Wenn Menschen ihre Erfahrungen mit anderen Menschen weitergeben, haben insbesondere Kinder die Angewohnheit zu hinterfragen. Man verlässt sich niemals blind auf das Urteil eines anderen, sofern man ansatzweise selbst zu denken in der Lage ist, und will eigene Erfahrungen, eigene Urteile bilden. Insbesondere Kinder müssen dies tun, denn es ist ein unabdingbarer Prozess auf dem Weg zum Erwachsenen Menschen.
Heute wünschte sie sich, sie hätte sich auf die Worte ihres Vaters verlassen, so hart sie auch gewesen sein mögen, denn die Lektion die sie hatte lernen müssen, an der sie noch immer zu kauen hatte, war härter gewesen als es seine Worte jemals hätten sein können.

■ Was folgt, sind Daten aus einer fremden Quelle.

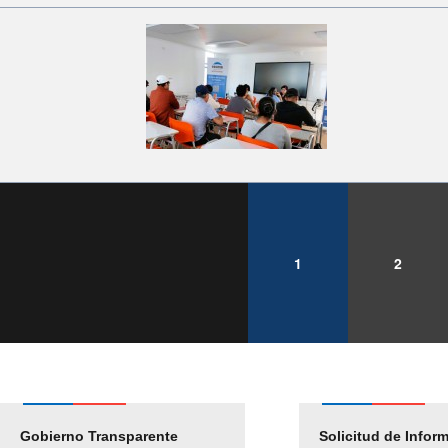
1
2
Gobierno Transparente
Pago Proveedores
Solicitud de Infor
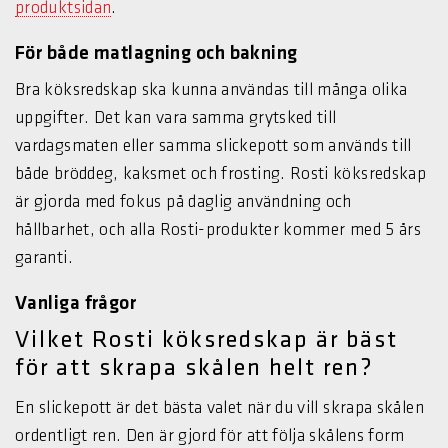
produktsidan
.
För både matlagning och bakning
Bra köksredskap ska kunna användas till många olika
uppgifter. Det kan vara samma grytsked till
vardagsmaten eller samma slickepott som används till
både bröddeg, kaksmet och frosting. Rosti köksredskap
är gjorda med fokus på daglig användning och
hållbarhet, och alla Rosti-produkter kommer med 5 års
garanti.
Vanliga frågor
Vilket Rosti köksredskap är bäst
för att skrapa skålen helt ren?
En slickepott är det bästa valet när du vill skrapa skålen
ordentligt ren. Den är gjord för att följa skålens form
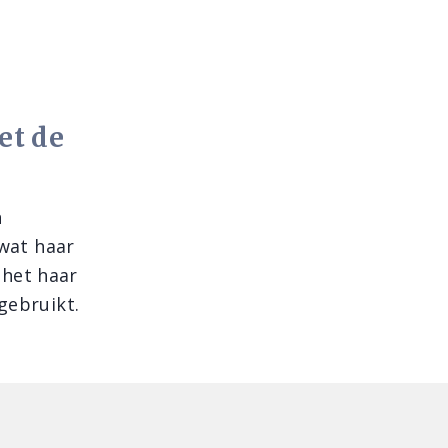
et de
n
 wat haar
 het haar
gebruikt.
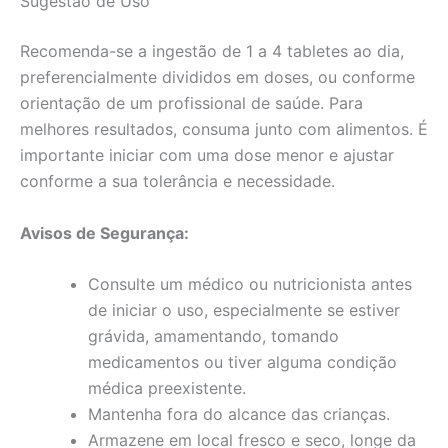
Sugestão de Uso
Recomenda-se a ingestão de 1 a 4 tabletes ao dia,
preferencialmente divididos em doses, ou conforme
orientação de um profissional de saúde. Para
melhores resultados, consuma junto com alimentos. É
importante iniciar com uma dose menor e ajustar
conforme a sua tolerância e necessidade.
Avisos de Segurança:
Consulte um médico ou nutricionista antes
de iniciar o uso, especialmente se estiver
grávida, amamentando, tomando
medicamentos ou tiver alguma condição
médica preexistente.
Mantenha fora do alcance das crianças.
Armazene em local fresco e seco, longe da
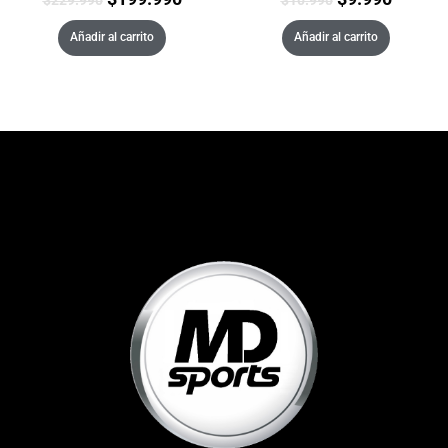
Añadir al carrito
Añadir al carrito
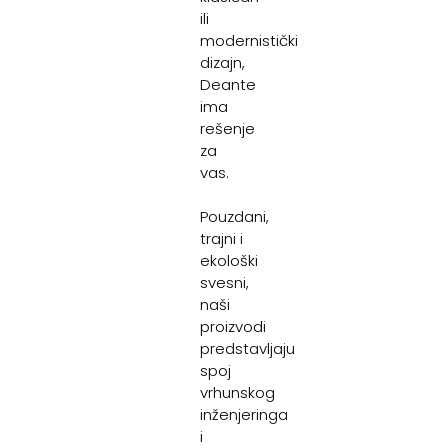
ili
modernistički
dizajn,
Deante
ima
rešenje
za
vas.
Pouzdani,
trajni i
ekološki
svesni,
naši
proizvodi
predstavljaju
spoj
vrhunskog
inženjeringa
i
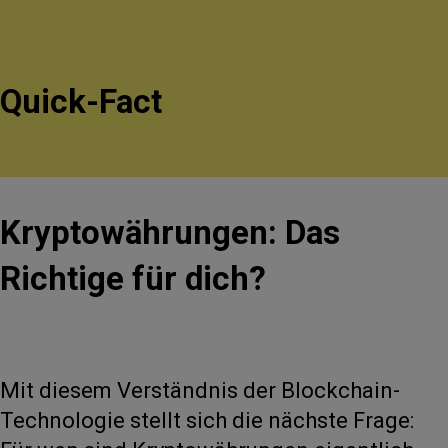
Quick-Fact
Kryptowährungen: Das
Richtige für dich?
Mit diesem Verständnis der Blockchain-
Technologie stellt sich die nächste Frage:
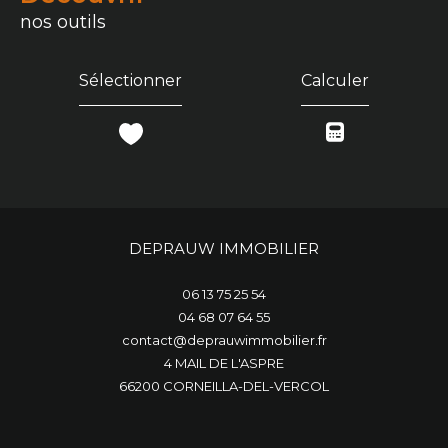
nos outils
Sélectionner
Calculer
DEPRAUW IMMOBILIER
06 13 75 25 54
04 68 07 64 55
contact@deprauwimmobilier.fr
4 MAIL DE L'ASPRE
66200
CORNEILLA-DEL-VERCOL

Voll gedankenverlorener Melancholie glitten ihre Fingerspitzen über die kleinen Fläschchen in dem Holzkasten, befühlten das kühle Glas und die feinen Ecken der aufgeklebten Nummern. Das Buch mit Helenas feinsäuberlicher Handschrift, lag daneben. Sie hatte es gelesen, komplett, und hatte weniger als die Hälfte davon verstanden. Aber sie wusste dass alles darin war, um ihn zu retten, sollte es notwendig werden.

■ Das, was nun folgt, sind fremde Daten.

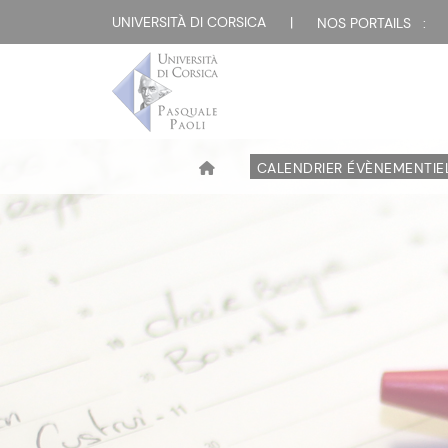
UNIVERSITÀ DI CORSICA
|
NOS PORTAILS :
CALENDRIER ÉVÈNEMENTIE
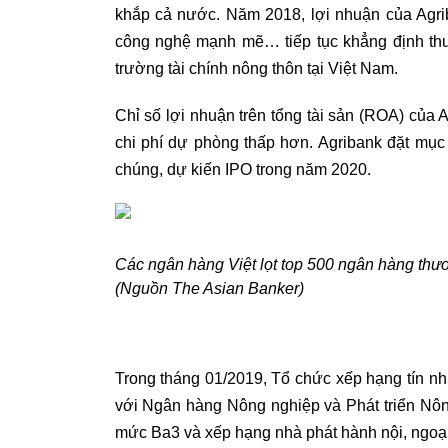
khắp cả nước. Năm 2018, lợi nhuận của Agriba
công nghệ mạnh mẽ… tiếp tục khẳng định thươn
trường tài chính nông thôn tại Việt Nam.
Chỉ số lợi nhuận trên tổng tài sản (ROA) của
chi phí dự phòng thấp hơn. Agribank đặt mục
chúng, dự kiến IPO trong năm 2020.
Các ngân hàng Việt lọt top 500 ngân hàng th
(Nguồn The Asian Banker)
Trong tháng 01/2019, Tổ chức xếp hạng tín nh
với Ngân hàng Nông nghiệp và Phát triển Nông
mức Ba3 và xếp hạng nhà phát hành nội, ngoại 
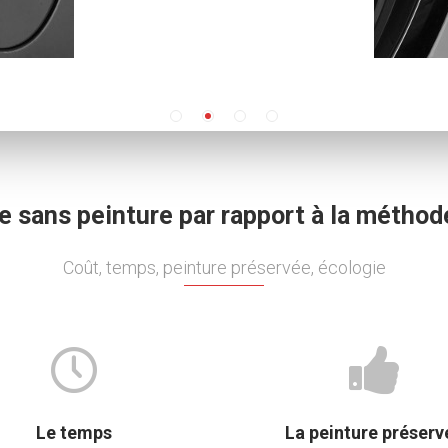
sans peinture par rapport à la méthode
Coût, temps, peinture préservée, écologie
Le temps
La peinture préserv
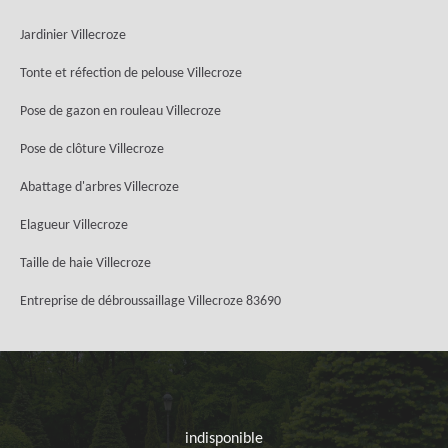
Jardinier Villecroze
Tonte et réfection de pelouse Villecroze
Pose de gazon en rouleau Villecroze
Pose de clôture Villecroze
Abattage d'arbres Villecroze
Elagueur Villecroze
Taille de haie Villecroze
Entreprise de débroussaillage Villecroze 83690
indisponible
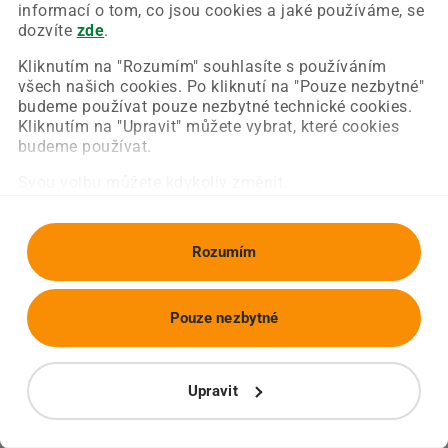
Chyba nastala na naší straně a už ji opravujeme.
informací o tom, co jsou cookies a jaké používáme, se
Zkuste prosím znovu načíst požadovanou stránku.
dozvíte
zde
.
Kliknutím na "Rozumím" souhlasíte s používáním
všech našich cookies. Po kliknutí na "Pouze nezbytné"
Obnovit stránku
Úvodní strana
budeme používat pouze nezbytné technické cookies.
Kliknutím na "Upravit" můžete vybrat, které cookies
budeme používat.
Svou volbu můžete kdykoliv změnit.
Rozumím
Pouze nezbytné
Upravit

Nun stellte sich ihr nur noch eine Frage.
‘Will ich ihn retten? Ist nicht alles plötzlich wieder einfach, wenn er einfach fort wäre?‘
Beinahe umgehend wurde ihr schlecht, und sie schalt sich selbst für den bitterbösen Gedanken, der ihr einen fiesen, galleartigen Geschmack im Mund hinterließ. Sie war auf dem besten Wege so zu werden wie ihr Vater es gewesen war, das wusste sie, und doch hatte sie nicht den Hauch einer Ahnung wie sie diese Entwicklung aufhalten, sie umkehren konnte. Sie neidete ihrem Vater viele Eigenschaften, die, so glaubte sie, ihr das Leben so viel einfacher machen würden. Und doch…

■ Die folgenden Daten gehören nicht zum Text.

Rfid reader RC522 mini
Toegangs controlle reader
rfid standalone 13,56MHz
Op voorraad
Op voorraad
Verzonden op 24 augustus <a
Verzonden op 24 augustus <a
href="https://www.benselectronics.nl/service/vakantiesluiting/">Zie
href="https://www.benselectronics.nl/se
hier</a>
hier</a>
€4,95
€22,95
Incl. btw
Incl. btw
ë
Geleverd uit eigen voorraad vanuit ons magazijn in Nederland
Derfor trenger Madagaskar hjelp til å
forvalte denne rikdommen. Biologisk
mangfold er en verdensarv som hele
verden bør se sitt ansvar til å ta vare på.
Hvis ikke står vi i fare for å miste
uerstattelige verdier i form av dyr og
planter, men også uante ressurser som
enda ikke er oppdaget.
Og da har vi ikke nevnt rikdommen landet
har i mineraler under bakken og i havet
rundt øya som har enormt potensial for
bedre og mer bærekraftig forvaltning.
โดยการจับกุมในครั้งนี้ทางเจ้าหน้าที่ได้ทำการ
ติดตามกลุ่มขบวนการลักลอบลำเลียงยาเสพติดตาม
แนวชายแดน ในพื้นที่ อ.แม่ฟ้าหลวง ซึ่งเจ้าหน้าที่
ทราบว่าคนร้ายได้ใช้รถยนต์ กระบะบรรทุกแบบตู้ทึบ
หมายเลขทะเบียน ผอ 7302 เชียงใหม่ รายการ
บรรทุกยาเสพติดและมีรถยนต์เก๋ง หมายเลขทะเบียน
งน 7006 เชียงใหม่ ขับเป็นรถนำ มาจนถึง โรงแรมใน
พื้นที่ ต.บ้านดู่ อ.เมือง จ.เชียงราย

„Ich habe dir gesagt dass dich Vertrauen deinen schönen Hals kosten wird.“ Sprach es zärtlich nahe hinter ihrem linken Ohr. „Ich habe dich gewarnt. Du wolltest nicht auf mich hören.“ Lippen setzten sich auf ihre Halsbeuge, seine Bartstoppeln kratzten über ihre zarte Haut.
„Verschone mich damit.“
„Du konntest es noch nie ertragen mit deinen Fehlern, deinen Misserfolgen konfrontiert zu werden. Du bist so eine schlechte Verliererin…“ triezte er sie, während seine Finger sich in ihre Oberarme gruben, so fest, dass es schmerzte.
„Eine Rawson verliert nicht.“ Verteidigte sie sich, derweil sie sich mühte die Schultern aus seinem Griff zu entwinden, obgleich sie wusste, dass es hoffnungslos war. Er war von hinten nahe an sie herangetreten, und sie konnte seine nackte Brust an ihrem Rücken spüren.
„Beweise es.“ Forderte er, ehe sich schöne, gerade weiße Zähne die einen scharfen Kontrast zur umliegenden, dunklen Hautfarbe bildeten, scharf in ihre Schulter gruben und kräftige Hände sie entgegen jeden Wiederstandes zurück in die Schwärze zogen.